Ankara et Athènes à la veille de pourparlers historiques

  • Le spécialiste du Moyen-Orient à l'Université d'Oxford Samuel Ramani estime qu'une percée diplomatique à court terme dans l'impasse entre la Grèce et la Turquie est «peu probable»
  • «La seule condition préalable d’Athènes est que les discussions ne portent que sur la délimitation des zones maritimes sur la base du droit international, là où elles se sont arrêtées en mars 2016

ANKARA: Un nouveau tour de pourparlers entre la Turquie et la Grèce aura lieu dans le courant du mois à la suite d’une proposition d'Ankara, avec pour sujet de discussion central les revendications territoriales en Méditerranée orientale.

Les négociations débuteront le 25 janvier à Istanbul.

C’est la 61ième série de pourparlers qui se tient en quatorze ans. Les réunions précédentes se sont cependant principalement penchées sur des questions liées à la mer Égée.

Athènes va sans doute orienter la discussion vers des zones maritimes dans la mer Égée et la Méditerranée orientale, délimitées conformément à la Convention des Nations Unies sur le droit de la mer (CNUDM). La participation d’Ankara n’est pour le moment pas conditionnelle.

La Turquie ne fait pas partie des signataires de la CNUDM, et ne reconnaît pas Chypre comme membre de l'Union européenne.

Rauf Mammadov, chercheur à l'Institut du Moyen-Orient, explique à Arab News que tout dialogue direct constitue sans nul doute une étape positive vers la réconciliation des deux adversaires. «Le dialogue est la seule méthode pacifique pour résoudre ce conflit» dit-il.

Le chercheur ajoute que «l'essentiel du différend entre les deux membres de l'OTAN repose sur des interprétations divergentes et incompatible du droit international. L'alternative consiste à accumuler les querelles diplomatiques, parfois accompagnées de menaces d'escalade militaire».

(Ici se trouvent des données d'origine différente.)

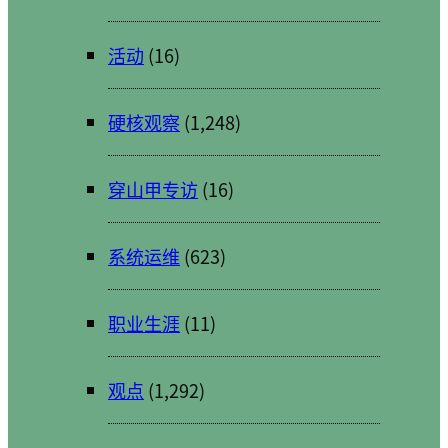
活动
(16)
硬核观察
(1,248)
穿山甲专访
(16)
系统运维
(623)
职业生涯
(11)
观点
(1,292)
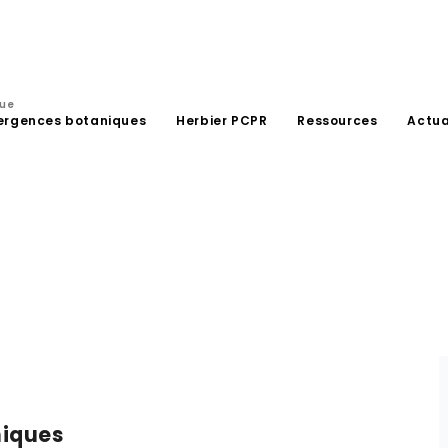
que
ergences botaniques
Herbier PCPR
Ressources
Actua
niques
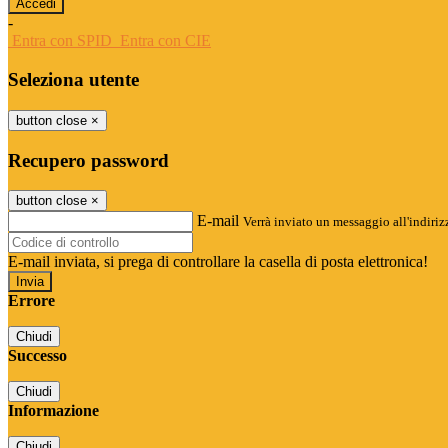
-
Entra con SPID
Entra con CIE
Seleziona utente
button close
×
Recupero password
button close
×
E-mail
Verrà inviato un messaggio all'indirizz
E-mail inviata, si prega di controllare la casella di posta elettronica!
Errore
Chiudi
Successo
Chiudi
Informazione
Chiudi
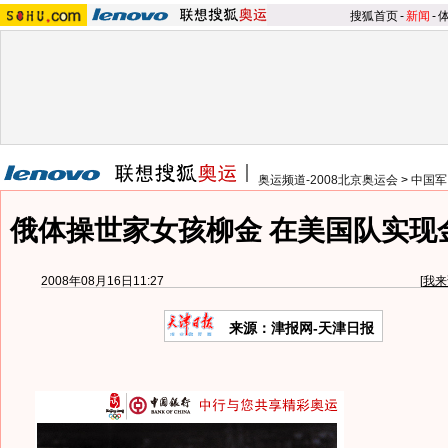
搜狐首页
-
新闻
-
奥运频道-2008北京奥运会
>
中国军
俄体操世家女孩柳金 在美国队实现
2008年08月16日11:27
[
我来
来源：津报网-天津日报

Le spécialiste du Moyen-Orient à l'Université d'Oxford Samuel Ramani estime qu'une percée diplomatique à court terme dans l'impasse entre la Grèce et la Turquie est «peu probable». «Les niveaux de confiance sont extrêmement bas des deux côtés, et les deux considèrent toute ouverture diplomatique comme un coup publicitaire auprès de la communauté internationale, plutôt qu'une tentative sincère de désamorcer la crise», ajoute-t-il.

Ramani ne trouve «pas étonnant» que la Turquie propose d'organiser des pourparlers avec la Grèce, puisque Ankara a déjà fait des insinuations dans ce sens. «L’unique voie de la convergence en Méditerranée orientale consiste à atténuer certaines tensions entre la Grèce et la Turquie» dit-il.

L’ouverture de la capitale turque dernièrement envers la France est un facteur positif, tout comme les récentes déclarations des EAU l’importance de désamorcer la situation avec la Turquie», a-t-il ajouté.

Ankara rejette les revendications de frontière maritime grecques et chypriote, affirmant qu'elles violent ses droits souverains ainsi que ceux de Chypre-Nord.

Les experts ont également souligné l’importance du moment choisi pour de telle annonce.

«Ankara et Athènes entreprennent des démarches vers un compromis potentiel au moment où le corridor gazier sud (CGS) devient opérationnel. Le projet est un exemple rare de coopération économique continue entre deux pays voisins», se réjouit Mammadov.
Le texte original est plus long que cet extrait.